-- Dataset entries --
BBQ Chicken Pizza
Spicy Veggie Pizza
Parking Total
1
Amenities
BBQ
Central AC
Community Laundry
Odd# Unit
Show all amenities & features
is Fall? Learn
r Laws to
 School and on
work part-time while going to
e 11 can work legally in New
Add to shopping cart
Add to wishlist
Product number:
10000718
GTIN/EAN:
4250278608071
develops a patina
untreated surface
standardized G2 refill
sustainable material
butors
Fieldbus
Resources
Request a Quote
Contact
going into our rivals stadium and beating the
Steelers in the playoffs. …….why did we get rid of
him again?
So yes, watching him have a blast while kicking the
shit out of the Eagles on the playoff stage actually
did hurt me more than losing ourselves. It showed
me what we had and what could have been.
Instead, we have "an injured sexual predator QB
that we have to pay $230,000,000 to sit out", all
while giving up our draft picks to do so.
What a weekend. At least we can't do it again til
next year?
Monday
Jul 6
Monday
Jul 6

* * *

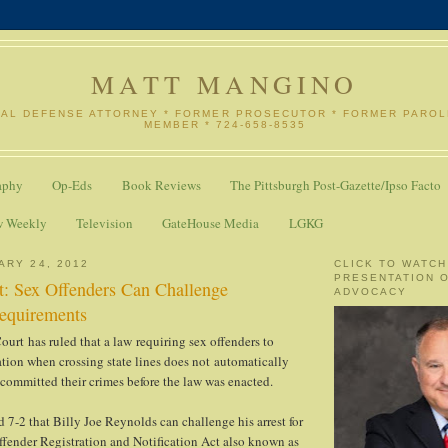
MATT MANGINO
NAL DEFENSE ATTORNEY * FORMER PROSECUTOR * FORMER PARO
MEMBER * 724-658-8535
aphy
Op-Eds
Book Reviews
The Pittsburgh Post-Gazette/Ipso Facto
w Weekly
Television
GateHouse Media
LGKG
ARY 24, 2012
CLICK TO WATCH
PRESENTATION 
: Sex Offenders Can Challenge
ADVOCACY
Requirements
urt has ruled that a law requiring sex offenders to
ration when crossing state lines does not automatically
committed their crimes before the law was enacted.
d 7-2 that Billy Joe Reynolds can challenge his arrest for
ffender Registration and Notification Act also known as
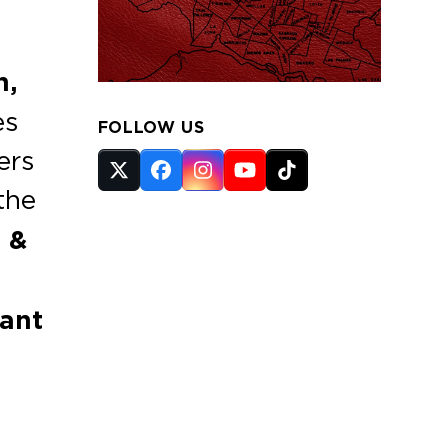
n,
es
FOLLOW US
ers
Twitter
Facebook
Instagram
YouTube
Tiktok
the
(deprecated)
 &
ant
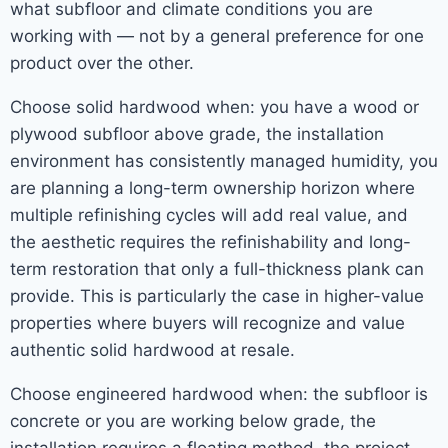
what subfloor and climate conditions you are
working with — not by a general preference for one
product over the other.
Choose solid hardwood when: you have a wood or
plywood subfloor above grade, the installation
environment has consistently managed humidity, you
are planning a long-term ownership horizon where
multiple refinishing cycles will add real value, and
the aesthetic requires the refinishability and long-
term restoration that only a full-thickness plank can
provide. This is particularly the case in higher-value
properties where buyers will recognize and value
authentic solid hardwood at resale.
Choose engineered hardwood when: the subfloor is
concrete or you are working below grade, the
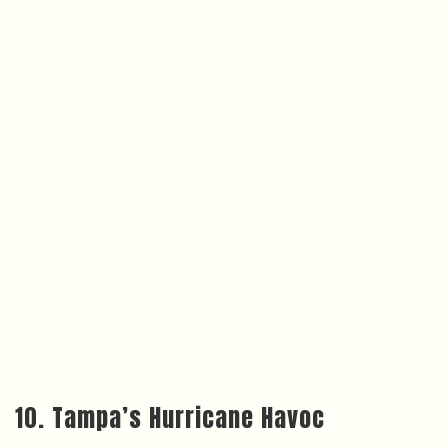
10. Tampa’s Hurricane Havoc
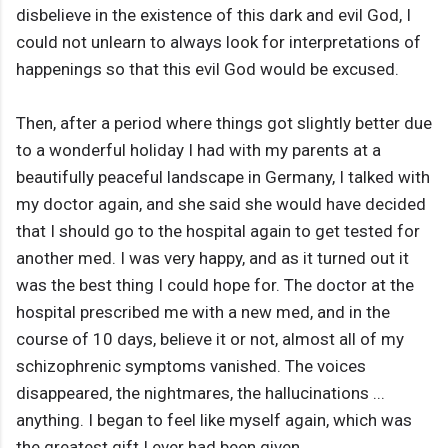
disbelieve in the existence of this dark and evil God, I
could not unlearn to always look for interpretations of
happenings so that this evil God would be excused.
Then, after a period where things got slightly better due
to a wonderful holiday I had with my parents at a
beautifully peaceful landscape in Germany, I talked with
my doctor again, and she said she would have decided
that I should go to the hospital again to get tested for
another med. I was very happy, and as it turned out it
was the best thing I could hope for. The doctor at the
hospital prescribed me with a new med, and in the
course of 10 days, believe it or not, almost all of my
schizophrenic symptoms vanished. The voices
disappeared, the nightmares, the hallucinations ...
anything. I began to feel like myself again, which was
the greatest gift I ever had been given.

-- EXERCISE --
Tell how many lines of the entries above include "will". The answer should be the number and nothing more.

-- ANSWER FOR THE TASK --
2